Friday, November 13, 2015


After 20 hours of travel we arrive back in Tacloban at a rebuilt Daniel Romualdez airport! Greeted by our hosts Rebecca and Rufino Pacanan, Daughters of Mary Immaculate and the Rotary Club of San Juanico. We almost didn't get here.

The APEC summit, a meeting of the heads of states that border the Pacific Ocean, will be held in Manila in a couple of days. We were warned by our contacts, just days before leaving Canada, that many domestic flights had been cancelled due to security preparations for the arrival of the APEC Presidents and Prime Ministers, Obama and Trudeau among them.

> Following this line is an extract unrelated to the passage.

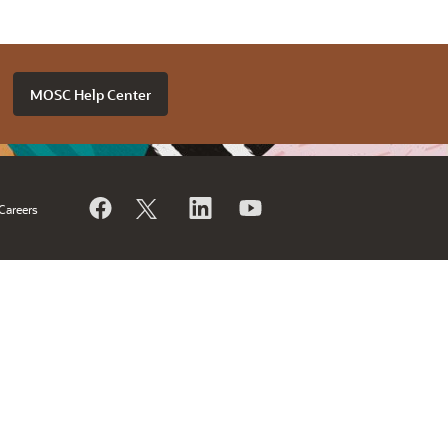
MOSC Help Center
Careers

Added to that anxiety was another, an email from The Commission on Filipinos Overseas apologizing that they could not extend port courtesies to us at this time as all their personnel were to focus on the APEC heads of state.  Port courtesies are important to a small organization like TWECS when we come into a country with 20 people and 30-40 boxes of eyeglasses and equipment.  So we need to spend a lot of time cultivating relationships that can help us navigate customs. An eye project and the thousands of volunteer hours preparing eyeglasses and the necessary documents, is ALWAYS at the mercy of the customs officials.  Despite having all the proper paper work your boxes can still be held at customs, just because they can.  If you're lucky the eyeglasses and equipment will only be held for an hour, other times you are not so lucky and the eyeglasses are held for days or indefinitely.  They can open and inspect all 32 boxes; they can ask for a cash bond equal to 1.5% of the ascertained value of hand carried medical equipment; they can ask for a Value Added Tax or insist on more unnecessary documents.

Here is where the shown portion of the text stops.